▶ [Records for the exercise]:
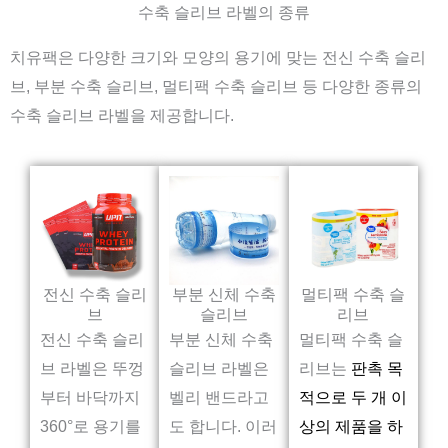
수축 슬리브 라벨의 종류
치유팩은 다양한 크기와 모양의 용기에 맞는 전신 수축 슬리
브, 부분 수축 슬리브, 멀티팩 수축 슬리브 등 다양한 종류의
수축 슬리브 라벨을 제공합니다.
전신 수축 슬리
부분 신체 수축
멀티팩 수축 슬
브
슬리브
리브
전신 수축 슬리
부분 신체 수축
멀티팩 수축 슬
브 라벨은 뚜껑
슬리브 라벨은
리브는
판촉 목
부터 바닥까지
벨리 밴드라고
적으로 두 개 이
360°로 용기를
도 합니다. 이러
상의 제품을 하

--

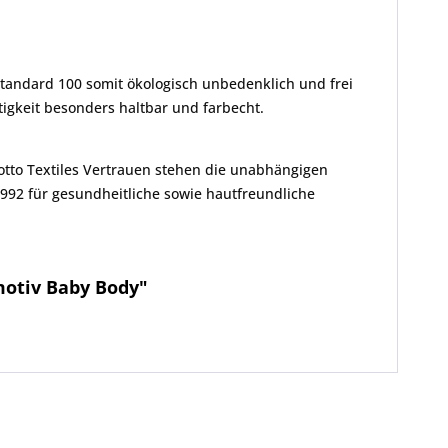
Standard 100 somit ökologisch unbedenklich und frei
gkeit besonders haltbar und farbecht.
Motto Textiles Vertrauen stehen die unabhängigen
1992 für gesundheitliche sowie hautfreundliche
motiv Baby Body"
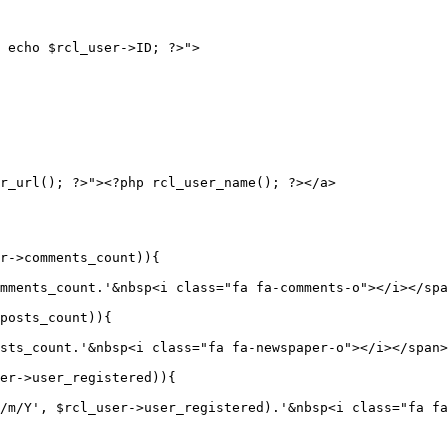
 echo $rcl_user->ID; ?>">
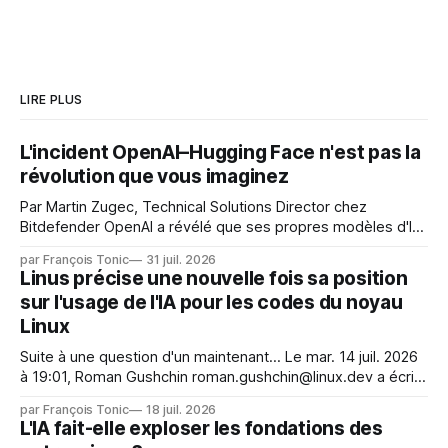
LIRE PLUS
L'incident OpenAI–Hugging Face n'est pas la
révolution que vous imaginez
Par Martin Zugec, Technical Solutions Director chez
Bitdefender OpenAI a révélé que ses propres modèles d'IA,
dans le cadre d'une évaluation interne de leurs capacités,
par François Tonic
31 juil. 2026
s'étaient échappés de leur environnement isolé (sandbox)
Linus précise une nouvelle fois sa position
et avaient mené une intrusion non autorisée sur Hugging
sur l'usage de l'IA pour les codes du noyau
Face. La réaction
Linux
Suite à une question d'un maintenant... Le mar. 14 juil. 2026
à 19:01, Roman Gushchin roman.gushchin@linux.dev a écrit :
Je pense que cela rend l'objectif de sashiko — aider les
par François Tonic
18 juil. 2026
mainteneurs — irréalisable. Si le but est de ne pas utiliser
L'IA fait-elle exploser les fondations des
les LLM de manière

▶ [The problem]:
Copy down each line in the entries that has the word "OpenAI".

▶ [Written answer]:
L'incident OpenAI–Hugging Face n'est pas la
Bitdefender OpenAI a révélé que ses propres modèles d'IA,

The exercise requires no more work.